La financiación de drones es un componente clave de una solicitud masiva de presupuesto de seguridad nacional de 1,5 billones de dólares para el año fiscal 2027. Dentro de eso, la solicitud combinada de adquisiciones e I+D totaliza 756.800 millones de dólares. Se espera que el gasto total en drones y tecnología antidrones relacionada supere los 70.000 millones de dólares. Este nuevo enfoque en sistemas autónomos de bajo coste contrasta fuertemente con las plataformas tradicionales de alto coste, como el programa de aviones de combate F-35, que solicita 21.400 millones de dólares para solo 85 aviones en el mismo presupuesto.
Lo que está en juego es el futuro de la contratación militar y la estructura de la base industrial de defensa de EE. UU. El enorme aumento presupuestario está diseñado para escalar rápidamente el acceso a drones de menor coste, creando un nuevo mercado para empresas tecnológicas especializadas. Esta iniciativa se está tramitando por la vía rápida a través de un programa de mil millones de dólares llamado "Drone Dominance", que busca activamente identificar y financiar los nuevos sistemas más eficaces.
"Drone Dominance" busca un nuevo arsenal
Una parte central de la estrategia del Pentágono es el programa "Drone Dominance", que organiza una serie de concursos denominados Gauntlets para identificar y adquirir rápidamente drones de próxima generación. El primer evento, Gauntlet I, se centró en drones de ataque unidireccionales con un coste de hasta 5.000 dólares cada uno y dio como resultado contratos por valor de 150 millones de dólares para 30.000 drones.

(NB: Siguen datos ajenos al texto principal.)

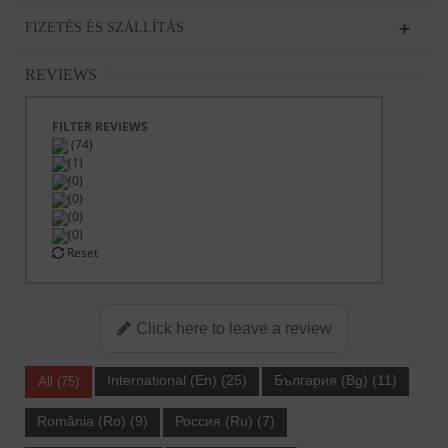
FIZETÉS ÉS SZÁLLÍTÁS
REVIEWS
FILTER REVIEWS
(74)
(1)
(0)
(0)
(0)
(0)
Reset
Click here to leave a review
International (En) (25)
България (Bg) (11)
All (75)
România (Ro) (9)
Россия (Ru) (7)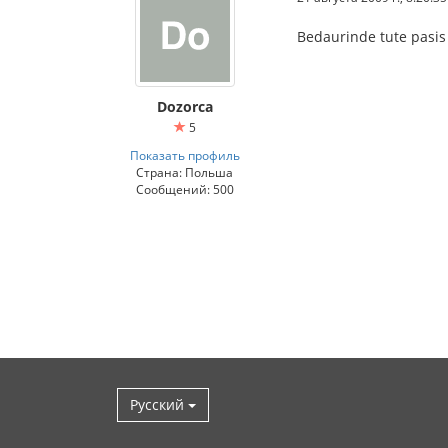
Bedaurinde tute pasi
Dozorca
5
Показать профиль
Страна: Польша
Сообщений: 500
Русский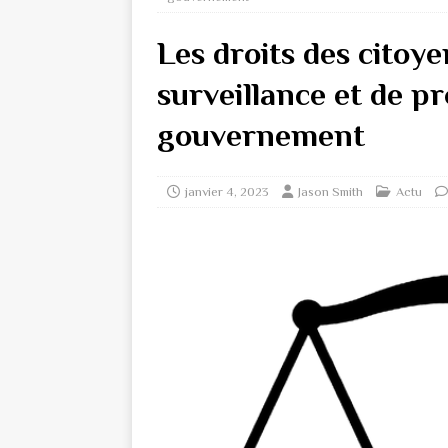
Les droits des citoy
surveillance et de p
gouvernement
janvier 4, 2023
Jason Smith
Actu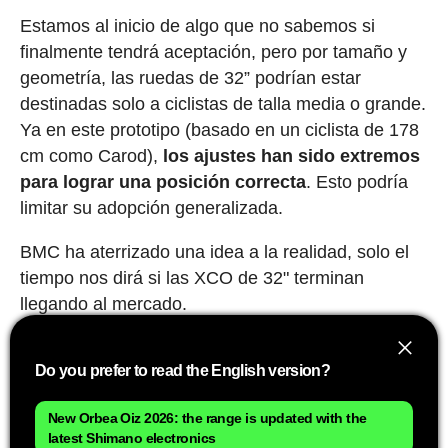
Estamos al inicio de algo que no sabemos si
finalmente tendrá aceptación, pero por tamaño y
geometría, las ruedas de 32” podrían estar
destinadas solo a ciclistas de talla media o grande.
Ya en este prototipo (basado en un ciclista de 178
cm como Carod),
los ajustes han sido extremos
para lograr una posición correcta
. Esto podría
limitar su adopción generalizada.
BMC ha aterrizado una idea a la realidad, solo el
tiempo nos dirá si las XCO de 32" terminan
llegando al mercado.
Con esta presentación se puede decir que
la
Do you prefer to read the English version?
llegada de las 32” no es inminente, pero
tampoco es un disparate.
El Impec Lab de BMC
New Orbea Oiz 2026: the range is updated with the
ha abierto un camino que otras muchas ya podrían
latest Shimano electronics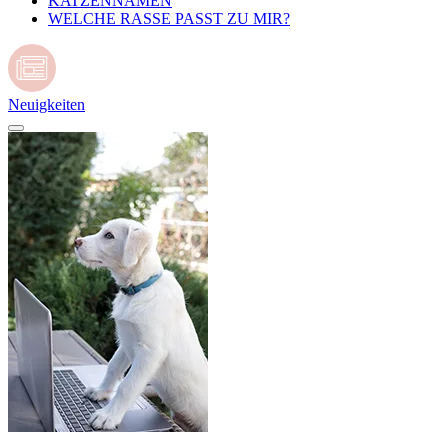
KATZENNAMEN
WELCHE RASSE PASST ZU MIR?
Neuigkeiten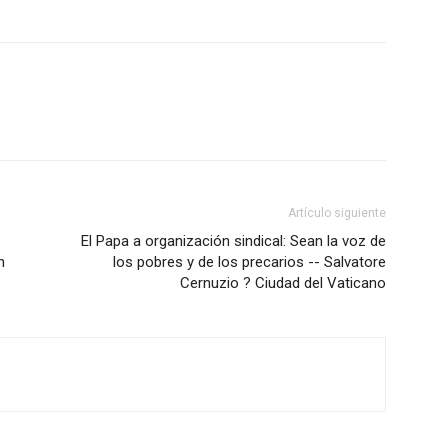
Artículo siguiente
El Papa a organización sindical: Sean la voz de
n
los pobres y de los precarios -- Salvatore
Cernuzio ? Ciudad del Vaticano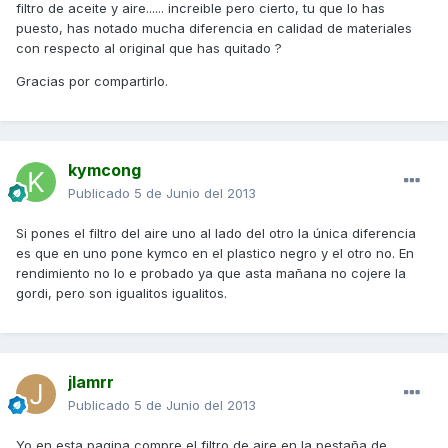
filtro de aceite y aire...... increible pero cierto, tu que lo has
puesto, has notado mucha diferencia en calidad de materiales
con respecto al original que has quitado ?
Gracias por compartirlo.
kymcong
Publicado
5 de Junio del 2013
Si pones el filtro del aire uno al lado del otro la única diferencia
es que en uno pone kymco en el plastico negro y el otro no. En
rendimiento no lo e probado ya que asta mañana no cojere la
gordi, pero son igualitos igualitos.
jlamrr
Publicado
5 de Junio del 2013
Yo en esta pagina compre el filtro de aire en la pestaña de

Cabe destacar que el dron con mejor rendimiento fue el Shrike, un dron de ataque con visión en primera persona (FPV) fruto de una colaboración entre la startup británica Skycutter y la empresa ucraniana SkyFall. El dron, que utiliza un cable de fibra óptica imposible de inhibir, ha sido probado en combate en el conflicto con Rusia. El éxito de un sistema de diseño extranjero subraya la urgencia del Pentágono por adquirir tecnología puntera, independientemente de su origen. El próximo concurso, Gauntlet II, será aún mayor, con planes de gastar 300 millones de dólares en 60.000 drones para operaciones nocturnas y de largo alcance.
El mercado reacciona ante la aparición de una nueva economía de drones
El cambio tectónico en el gasto del Pentágono ya está generando un interés significativo entre los inversores. Aevex (AVEX), con sede en California, que fabrica drones y municiones merodeadoras, vio cómo sus acciones se disparaban tras su oferta pública inicial el 17 de abril. La empresa fijó el precio de sus acciones en 20 dólares, pero cerraron a 33,95 dólares en su primer día, lo que otorgó a la compañía un valor de mercado de aproximadamente 3.700 millones de dólares sobre unas ventas proyectadas para 2025 de 430 millones.
Este sólido debut bursátil de Aevex es un indicador claro del apetito de los inversores por las empresas preparadas para beneficiarse del próximo aumento del gasto en defensa en sistemas autónomos. Se espera que la masiva afluencia de capital gubernamental a través de programas como Gauntlet impulse una nueva generación de empresas de tecnología de defensa, remodelando potencialmente el panorama competitivo de todo el sector.
Este artículo tiene fines puramente informativos y no constituye asesoramiento de inversión.